:: YOUR OBJECTIVE ::
Copy whichever lines of the data hold the word "содержание".

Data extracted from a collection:
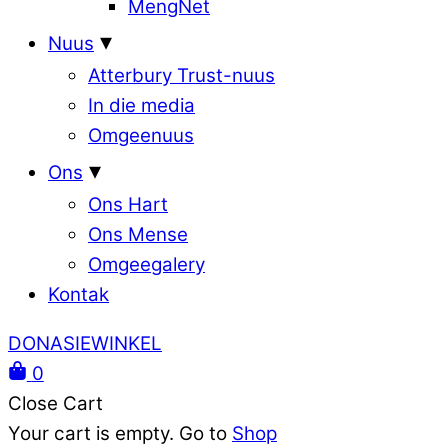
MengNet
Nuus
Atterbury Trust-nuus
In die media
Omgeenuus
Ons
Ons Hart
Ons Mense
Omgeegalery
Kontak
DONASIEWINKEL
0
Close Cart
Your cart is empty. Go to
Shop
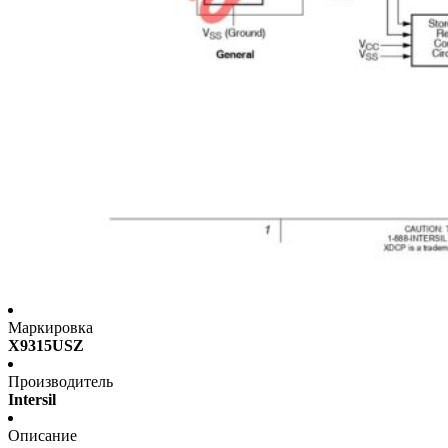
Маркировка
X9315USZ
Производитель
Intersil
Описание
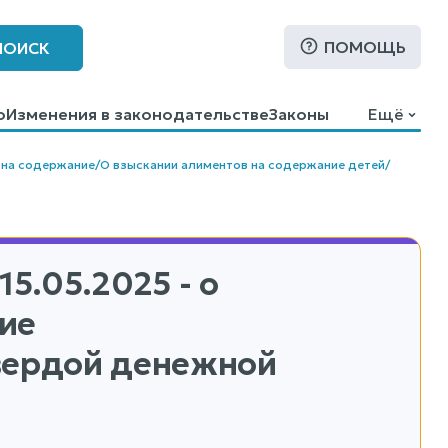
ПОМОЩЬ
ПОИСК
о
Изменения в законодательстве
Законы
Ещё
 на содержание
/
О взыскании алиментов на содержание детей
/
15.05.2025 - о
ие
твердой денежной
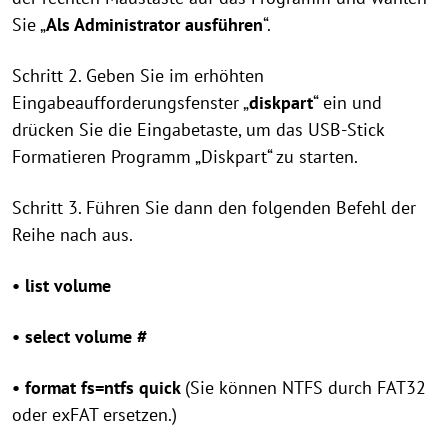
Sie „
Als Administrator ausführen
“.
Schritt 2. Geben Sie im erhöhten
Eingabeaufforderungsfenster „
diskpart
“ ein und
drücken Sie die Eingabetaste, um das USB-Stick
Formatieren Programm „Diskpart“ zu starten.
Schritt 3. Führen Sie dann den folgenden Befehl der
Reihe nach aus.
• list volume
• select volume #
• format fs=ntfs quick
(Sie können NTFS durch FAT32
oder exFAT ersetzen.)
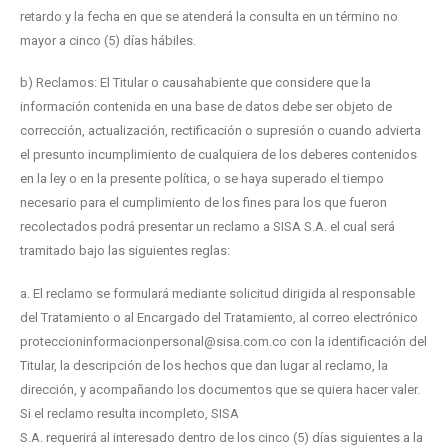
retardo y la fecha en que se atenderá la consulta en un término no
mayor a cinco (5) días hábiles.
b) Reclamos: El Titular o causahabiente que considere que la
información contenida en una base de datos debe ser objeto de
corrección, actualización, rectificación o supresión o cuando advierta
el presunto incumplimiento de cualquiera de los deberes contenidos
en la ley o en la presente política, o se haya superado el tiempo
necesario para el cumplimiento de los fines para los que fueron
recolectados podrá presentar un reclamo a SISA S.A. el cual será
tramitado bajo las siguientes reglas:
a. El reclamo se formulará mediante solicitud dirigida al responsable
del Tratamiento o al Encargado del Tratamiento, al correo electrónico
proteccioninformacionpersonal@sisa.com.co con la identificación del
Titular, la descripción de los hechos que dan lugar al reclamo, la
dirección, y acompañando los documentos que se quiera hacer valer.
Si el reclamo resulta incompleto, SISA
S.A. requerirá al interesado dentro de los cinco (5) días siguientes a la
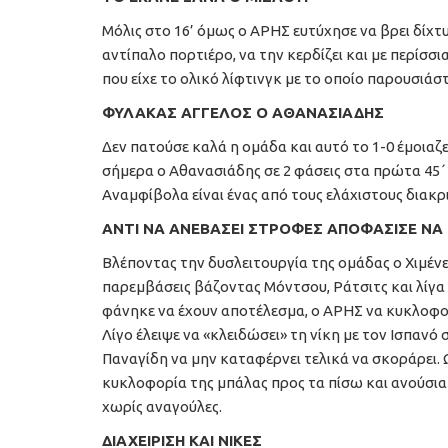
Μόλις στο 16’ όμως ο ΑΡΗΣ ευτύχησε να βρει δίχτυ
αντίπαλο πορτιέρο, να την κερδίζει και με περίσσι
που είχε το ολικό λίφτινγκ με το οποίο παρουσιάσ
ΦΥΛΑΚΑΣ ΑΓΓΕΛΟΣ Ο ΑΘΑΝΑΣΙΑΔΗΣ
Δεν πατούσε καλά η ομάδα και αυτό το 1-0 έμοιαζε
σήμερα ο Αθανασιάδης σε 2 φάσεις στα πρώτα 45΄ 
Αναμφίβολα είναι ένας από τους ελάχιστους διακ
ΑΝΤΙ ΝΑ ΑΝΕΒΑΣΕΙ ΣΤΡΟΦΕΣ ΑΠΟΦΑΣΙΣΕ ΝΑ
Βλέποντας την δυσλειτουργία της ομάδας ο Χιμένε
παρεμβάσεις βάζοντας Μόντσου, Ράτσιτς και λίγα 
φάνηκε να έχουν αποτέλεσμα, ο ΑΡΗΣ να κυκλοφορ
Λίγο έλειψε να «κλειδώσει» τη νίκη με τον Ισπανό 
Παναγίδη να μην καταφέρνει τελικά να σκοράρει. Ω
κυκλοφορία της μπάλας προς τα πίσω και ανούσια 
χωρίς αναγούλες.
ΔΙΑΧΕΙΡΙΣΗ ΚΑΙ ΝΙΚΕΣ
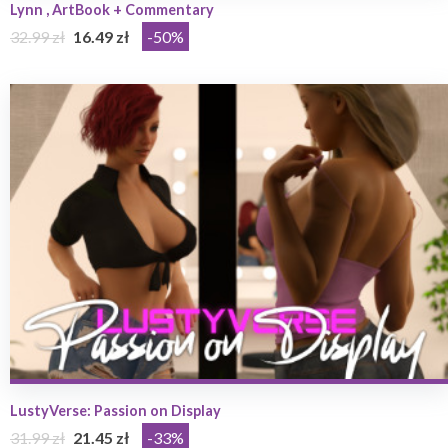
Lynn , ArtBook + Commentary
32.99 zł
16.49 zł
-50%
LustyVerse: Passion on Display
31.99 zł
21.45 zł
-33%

:: RESPONSE ::
 на содержание
О взыскании алиментов на содержание детей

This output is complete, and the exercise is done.